Task brief → Write the entries out again exactly as they stand, but without the pictures.

======== Given records

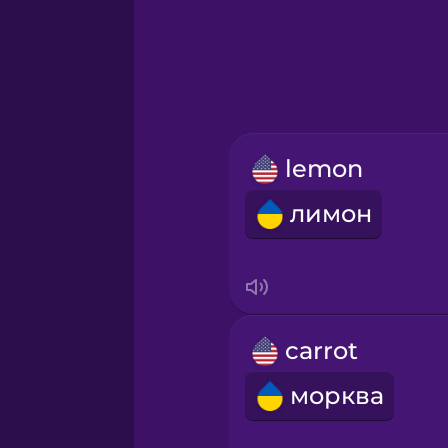
Greek
Hawaiian
Hebrew
lemon
Hindi
лимон
Hungarian
Icelandic
carrot
Igbo
морква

================

Solution for this task →
Greek
Hawaiian
Hebrew
lemon
Hindi
лимон
Hungarian
Icelandic
carrot
Igbo
морква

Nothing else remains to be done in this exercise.